Pernikahan Mungkin Tidak Membuat Anda Lebih Sehat

Pernikahan Mungkin Tidak Membuat Anda Lebih Sehat

Selama beberapa dekade, telah banyak ditemukan bukti bahwa pernikahan memiliki manfaat kesehatan tersendiri. Beberapa studi menunjukkan mereka yang sudah menikah dapat hidup lebih lama, memiliki kemungkinan yang lebih rendah untuk menderita depresi, dan memiliki lebih sedikit serangan jantung dan stroke. Namun sebuah studi baru-baru ini, yang diterbitkan dalam Social Sciencr Quarterly, menyebutkan bahwa pernikahan mungkin tidak lagi memiliki manfaat kesehatan seperti yang diperkirakan sebelumnya. 

Menurut Dmitry Tumin, PhD, selaku peneliti dan seorang sosiolog dari Universitas Negeri Ohio, studi telah menemukan bahwa hubungan antara pernikahan dengan tubuh yang lebih sehat telah semakin lemah untuk generasi yang lebih muda. Bahkan bisa dibilang bahwa hubungan tersebut sudah tidak ada lagi, setelah kita mempertimbangkan bahwa orang-orang yang lebih sehat cenderung akan memutuskan untuk menikah. 

Tumin membandingkan orang-orang yang sudah melangsungkan pernikahan yang lahir antara tahun 1955 hingga 1984 dengan pernikahan dalam masa atau durasi yang beragam.
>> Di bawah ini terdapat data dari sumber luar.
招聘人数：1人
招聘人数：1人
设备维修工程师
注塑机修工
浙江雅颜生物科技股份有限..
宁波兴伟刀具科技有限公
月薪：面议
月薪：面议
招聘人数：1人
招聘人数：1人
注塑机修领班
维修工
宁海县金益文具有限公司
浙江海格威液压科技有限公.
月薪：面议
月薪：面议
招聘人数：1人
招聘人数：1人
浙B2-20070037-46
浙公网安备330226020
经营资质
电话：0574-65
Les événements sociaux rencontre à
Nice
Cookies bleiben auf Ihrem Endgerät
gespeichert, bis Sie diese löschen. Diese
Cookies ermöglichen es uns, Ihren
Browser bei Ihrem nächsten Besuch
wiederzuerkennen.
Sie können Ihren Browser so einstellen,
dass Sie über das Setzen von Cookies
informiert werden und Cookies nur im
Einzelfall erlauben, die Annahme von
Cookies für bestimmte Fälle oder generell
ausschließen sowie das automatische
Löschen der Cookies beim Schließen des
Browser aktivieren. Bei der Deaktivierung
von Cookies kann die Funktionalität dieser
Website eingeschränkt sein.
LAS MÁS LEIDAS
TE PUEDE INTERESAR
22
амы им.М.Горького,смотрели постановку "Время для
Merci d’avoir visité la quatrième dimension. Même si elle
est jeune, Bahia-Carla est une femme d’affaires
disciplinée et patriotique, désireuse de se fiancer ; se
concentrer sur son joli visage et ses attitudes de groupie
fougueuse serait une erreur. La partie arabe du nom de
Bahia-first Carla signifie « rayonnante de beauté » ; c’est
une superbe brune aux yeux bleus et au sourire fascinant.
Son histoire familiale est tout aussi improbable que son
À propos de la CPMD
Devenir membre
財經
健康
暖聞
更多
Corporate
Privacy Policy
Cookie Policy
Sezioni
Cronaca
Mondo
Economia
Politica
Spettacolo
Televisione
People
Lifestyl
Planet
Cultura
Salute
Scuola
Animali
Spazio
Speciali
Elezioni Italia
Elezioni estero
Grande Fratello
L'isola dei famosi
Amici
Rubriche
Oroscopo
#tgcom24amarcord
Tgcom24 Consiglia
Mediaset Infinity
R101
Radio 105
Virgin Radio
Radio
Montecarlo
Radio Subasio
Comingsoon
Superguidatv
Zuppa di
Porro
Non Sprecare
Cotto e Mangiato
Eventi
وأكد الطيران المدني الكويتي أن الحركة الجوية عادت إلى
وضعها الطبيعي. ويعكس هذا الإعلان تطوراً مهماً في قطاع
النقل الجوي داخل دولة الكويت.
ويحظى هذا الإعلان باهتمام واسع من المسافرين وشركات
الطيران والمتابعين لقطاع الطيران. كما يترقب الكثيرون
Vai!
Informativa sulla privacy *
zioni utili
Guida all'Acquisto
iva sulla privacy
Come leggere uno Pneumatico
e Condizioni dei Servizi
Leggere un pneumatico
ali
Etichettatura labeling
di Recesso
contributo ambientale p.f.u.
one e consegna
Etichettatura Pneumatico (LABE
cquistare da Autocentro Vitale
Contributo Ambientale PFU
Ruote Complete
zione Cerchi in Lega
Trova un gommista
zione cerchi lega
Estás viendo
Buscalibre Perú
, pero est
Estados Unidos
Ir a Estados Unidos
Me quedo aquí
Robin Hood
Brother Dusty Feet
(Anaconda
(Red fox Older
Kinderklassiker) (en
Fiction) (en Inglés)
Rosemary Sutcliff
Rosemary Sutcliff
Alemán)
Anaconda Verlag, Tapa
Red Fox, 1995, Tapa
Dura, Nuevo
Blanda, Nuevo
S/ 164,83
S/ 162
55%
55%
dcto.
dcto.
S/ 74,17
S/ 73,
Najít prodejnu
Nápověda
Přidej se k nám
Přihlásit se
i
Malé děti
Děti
Pernikahan yang pendek berarti tidak lebih dari 4 tahun, pernikahan yang sedang berusia antara lima hingga sembilan tahun, dan pernikahan yang kuat berusia antara 10 tahun atau lebih. Meskipun generasi yang lebih tua menunjukkan adanya peningkatan kesehatan dan pernikahan, hal ini semakin menghilang seiring dengan munculnya generasi baru. Menurut Tumin, bagi generasi yang lebih tua, mungkin ada perbedaan gaya hidup yang lebih besar antara orang yang sudah menikah dengan orang-orang yang masih melajang, yang menunjukkan bahwa mereka yang sudah menikah memiliki gaya hidup lebih baik. 

Meskipun studi yang dilakukan oleh Tumin tidak memeriksa alasan mengapa pernikahan tidak lagi dianggap bermanfaat bagi kesehatan, ia menyatakan hal ini mungkin disebabkan karena adanya pandangan yang berubah baik tentang pernikahan dan melajang. Telah ada perubahan kultural tentang bagaimana pernikahan dipandang, namun juga tentang mengapa masa lajang lebih disukai. Mereka yang melajang hidup bersama teman atau orang tua, dan secara umum tidak lagi terisolasi dibandingkan dengan generasi sebelumnya. Oleh karena itu, kekurangan yang dibayangkan dimiliki oleh mereka yang masih melajang di generasi sebelumnya, termasuk salah satunya adalah kekurangan dalam segi kesehatan, tidak lagi cocok disandingkan dengan para lajang generasi saat ini. 

Manfaat kesehatan pernikahan telah menjadi subyek ketertarikan para peneliti selama beberapa dekade, meskipun pendapat bervariasi seputar bagaimana pernikahan bisa membuat seseorang merasa lebih sehat. Perbedaan antara orang yang sudah menikah dan orang yang masih melajang seputar kesehatan mereka dan rentang hidup telah lama dipelajari. Namun apakah perbedaan ini disebabkan karena pernikahan telah lama menjadi sebuah debat. Ada banyak argument yang dibuat yang mendukung atau menolak apakah pernikahan dapat bermanfaat bagi kesehatan. Orang-orang yang telah menikah biasanya memiliki akses yang lebih besar dalam sumber ekonomi dibandingkan dengan mereka yang masih melajang. Meningkatnya sumber ekonomi dapat meningkatkan kesehatan, dengan cara membeli makanan yang lebih sehat, tinggal di lingkungan yang lebih baik, dan mendapatkan akses perawatan kesehatan yang lebih sehat. 

Pernikahan yang baik juga dapat menyediakan sumber dukungan emosi dan sosial yang dapat meningkatkan kesehatan seseorang. Di sisi lain, keterlibatan pada pernikahan yang buruk dapat meningkatkan paparan terhadap stres, dan stres merupakan faktor risiko kesehatan yang besar. Pernikahan yang sehat baik untuk kesehatan mental dan fisik seseorang. Pernikahan yang sehat juga bermanfaat bagi anak-anak untuk tumbuh dan berkembang dalam rumah tangga yang bahagia.